By Anita Kobylinska and Anna Koper
WARSAW (Reuters) – For Beata Zalewska-Stefaniak, it didn’t feel right to be sitting comfortably at home in Warsaw while migrants were going hungry in freezing forests some 200 km (140 miles) to the east on Poland’s border with Belarus.
So she decided to start “Soups for the Border”, a campaign to prepare thousands of jars of homemade soup, in what she jokingly refers to as “forest catering” for migrants.
“It’s a grassroots initiative of people like me who were conscious of sitting in their warm homes and being unable to do anything to help,” Zalewska-Stefaniak, 57, told Reuters.
Thousands of migrants, mostly Iraqis, have been trying for weeks to cross the border into the European Union but have been pushed back by Polish security forces. Around 10 migrants are believed to have died.
Poland and the EU accuse Belarus of encouraging the migrants to cross in revenge for EU sanctions imposed on Minsk over human rights abuses. Minsk denies the charge.
The first 600 jars of soup were prepared and shipped in late October from Warsaw to the Podlaskie region near the border.
Volunteers have now distributed about 4,000 litres of soup to the migrants and to people from non-governmental organisations (NGOs) trying to help them.
‘MESSAGE OF HUMANITY’
The soups, made from beetroot, lentils, zucchini and other ingredients, are prepared by families, scouts and others.

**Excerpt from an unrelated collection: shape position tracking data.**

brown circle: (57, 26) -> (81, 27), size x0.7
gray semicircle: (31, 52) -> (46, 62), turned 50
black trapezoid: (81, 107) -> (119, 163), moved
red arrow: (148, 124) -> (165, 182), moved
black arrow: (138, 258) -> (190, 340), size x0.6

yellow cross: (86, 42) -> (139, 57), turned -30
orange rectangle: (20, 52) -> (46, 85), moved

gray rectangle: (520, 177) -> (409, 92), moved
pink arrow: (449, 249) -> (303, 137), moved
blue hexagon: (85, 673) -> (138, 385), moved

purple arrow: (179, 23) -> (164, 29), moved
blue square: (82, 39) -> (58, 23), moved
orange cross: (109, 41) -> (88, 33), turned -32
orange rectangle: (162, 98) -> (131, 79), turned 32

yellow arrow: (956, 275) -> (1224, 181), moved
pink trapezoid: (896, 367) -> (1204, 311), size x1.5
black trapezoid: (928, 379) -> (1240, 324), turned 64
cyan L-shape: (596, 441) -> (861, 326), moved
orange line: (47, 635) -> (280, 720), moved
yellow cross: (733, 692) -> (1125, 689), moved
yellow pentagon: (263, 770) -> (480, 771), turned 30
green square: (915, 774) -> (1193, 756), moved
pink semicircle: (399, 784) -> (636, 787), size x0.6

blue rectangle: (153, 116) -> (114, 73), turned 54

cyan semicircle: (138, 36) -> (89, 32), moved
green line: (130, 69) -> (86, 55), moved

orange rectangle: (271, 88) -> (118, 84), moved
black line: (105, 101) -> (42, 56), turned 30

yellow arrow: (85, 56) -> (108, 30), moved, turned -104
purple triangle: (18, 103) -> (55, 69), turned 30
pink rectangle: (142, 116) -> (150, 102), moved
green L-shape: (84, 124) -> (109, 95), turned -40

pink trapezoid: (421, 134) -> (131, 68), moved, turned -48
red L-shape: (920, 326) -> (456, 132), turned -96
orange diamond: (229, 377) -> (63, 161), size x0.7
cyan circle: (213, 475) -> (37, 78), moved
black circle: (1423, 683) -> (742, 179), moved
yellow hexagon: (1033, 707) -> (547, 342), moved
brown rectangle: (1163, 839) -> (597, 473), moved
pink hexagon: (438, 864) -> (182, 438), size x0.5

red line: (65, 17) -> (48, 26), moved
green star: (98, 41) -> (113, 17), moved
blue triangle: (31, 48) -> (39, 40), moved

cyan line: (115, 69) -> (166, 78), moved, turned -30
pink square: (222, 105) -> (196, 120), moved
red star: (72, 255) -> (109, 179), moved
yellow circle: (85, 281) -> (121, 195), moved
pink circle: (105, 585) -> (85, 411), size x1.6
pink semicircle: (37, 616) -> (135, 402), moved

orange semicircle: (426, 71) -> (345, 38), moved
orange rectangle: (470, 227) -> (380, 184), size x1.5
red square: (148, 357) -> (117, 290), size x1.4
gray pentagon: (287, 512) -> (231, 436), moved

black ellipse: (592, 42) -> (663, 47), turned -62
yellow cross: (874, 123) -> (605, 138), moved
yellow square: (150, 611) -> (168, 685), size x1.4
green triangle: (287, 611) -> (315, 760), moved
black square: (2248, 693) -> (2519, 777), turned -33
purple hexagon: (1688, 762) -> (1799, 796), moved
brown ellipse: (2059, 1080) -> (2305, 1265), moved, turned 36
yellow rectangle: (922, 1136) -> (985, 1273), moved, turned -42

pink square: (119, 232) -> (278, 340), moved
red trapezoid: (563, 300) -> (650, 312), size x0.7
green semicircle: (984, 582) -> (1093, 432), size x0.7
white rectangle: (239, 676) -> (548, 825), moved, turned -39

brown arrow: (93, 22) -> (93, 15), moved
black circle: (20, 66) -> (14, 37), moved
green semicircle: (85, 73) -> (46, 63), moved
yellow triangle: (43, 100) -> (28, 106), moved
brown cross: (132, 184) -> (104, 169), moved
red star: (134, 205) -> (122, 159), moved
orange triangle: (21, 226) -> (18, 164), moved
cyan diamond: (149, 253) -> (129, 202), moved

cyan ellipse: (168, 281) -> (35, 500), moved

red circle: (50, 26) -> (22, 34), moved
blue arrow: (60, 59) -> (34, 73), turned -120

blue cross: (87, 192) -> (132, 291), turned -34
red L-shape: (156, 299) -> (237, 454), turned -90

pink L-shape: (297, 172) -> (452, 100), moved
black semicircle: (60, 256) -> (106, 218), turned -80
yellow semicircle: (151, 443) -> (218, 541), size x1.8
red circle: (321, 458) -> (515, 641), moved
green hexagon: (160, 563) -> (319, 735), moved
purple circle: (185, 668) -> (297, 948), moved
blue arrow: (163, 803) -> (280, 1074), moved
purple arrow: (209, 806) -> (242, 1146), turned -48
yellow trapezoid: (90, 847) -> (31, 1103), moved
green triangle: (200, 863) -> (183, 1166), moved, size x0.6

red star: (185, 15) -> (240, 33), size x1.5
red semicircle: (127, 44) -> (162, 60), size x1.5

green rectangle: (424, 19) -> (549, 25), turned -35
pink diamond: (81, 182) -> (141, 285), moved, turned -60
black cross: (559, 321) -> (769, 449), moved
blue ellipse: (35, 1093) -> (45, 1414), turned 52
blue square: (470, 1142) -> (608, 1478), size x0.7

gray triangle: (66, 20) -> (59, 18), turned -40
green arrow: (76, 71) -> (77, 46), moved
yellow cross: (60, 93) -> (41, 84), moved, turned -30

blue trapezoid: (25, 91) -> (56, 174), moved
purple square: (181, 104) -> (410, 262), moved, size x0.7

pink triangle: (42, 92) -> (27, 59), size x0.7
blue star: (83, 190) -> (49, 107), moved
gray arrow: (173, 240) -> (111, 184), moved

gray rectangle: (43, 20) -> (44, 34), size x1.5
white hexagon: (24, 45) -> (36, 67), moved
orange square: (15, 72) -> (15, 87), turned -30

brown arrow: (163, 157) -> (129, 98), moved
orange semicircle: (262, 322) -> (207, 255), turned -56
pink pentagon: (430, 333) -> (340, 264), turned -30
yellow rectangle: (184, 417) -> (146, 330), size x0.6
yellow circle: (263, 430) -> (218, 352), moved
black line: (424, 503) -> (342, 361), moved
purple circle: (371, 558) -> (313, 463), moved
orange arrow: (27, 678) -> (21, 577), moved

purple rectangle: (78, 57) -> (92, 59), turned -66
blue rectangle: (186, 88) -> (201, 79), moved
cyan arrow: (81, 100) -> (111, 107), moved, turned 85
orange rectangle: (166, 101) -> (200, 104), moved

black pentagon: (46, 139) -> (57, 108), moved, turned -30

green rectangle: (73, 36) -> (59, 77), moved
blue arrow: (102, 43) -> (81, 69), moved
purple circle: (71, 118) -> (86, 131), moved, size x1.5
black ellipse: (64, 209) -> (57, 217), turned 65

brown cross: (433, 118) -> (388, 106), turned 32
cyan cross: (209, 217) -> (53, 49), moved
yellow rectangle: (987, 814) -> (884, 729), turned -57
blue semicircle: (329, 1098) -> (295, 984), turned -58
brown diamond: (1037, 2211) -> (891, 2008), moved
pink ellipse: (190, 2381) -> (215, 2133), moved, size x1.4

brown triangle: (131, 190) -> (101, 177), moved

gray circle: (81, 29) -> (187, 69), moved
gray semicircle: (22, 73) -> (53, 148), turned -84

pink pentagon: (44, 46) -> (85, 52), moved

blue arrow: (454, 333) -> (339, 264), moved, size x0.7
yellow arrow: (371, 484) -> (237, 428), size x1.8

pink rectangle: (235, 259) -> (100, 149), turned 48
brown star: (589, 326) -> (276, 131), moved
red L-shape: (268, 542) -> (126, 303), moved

The Facebook group which helps to organise the initiative has grown to more than 1,800 people, increasing the diversity of the food available.
At first, all the soups were vegetarian, with the aim of making them easy to digest but still filling. Volunteers now also prepare freshly baked bread, meat dishes, and special lunches for small children.
They try to respect the dietary requirements of the mostly Muslim migrants, for example by leaving pork off the menu, said Zalewska-Stefaniak, who works as an English translator and mindfulness coach.
She said she wanted to show that ordinary Poles are keen to help, despite big cultural differences with the migrants.
“This is beyond politics, beyond all divisions. The hungry should be fed, (it is) a basic message not only of Christianity, but of humanity,” Zalewska-Stefaniak said.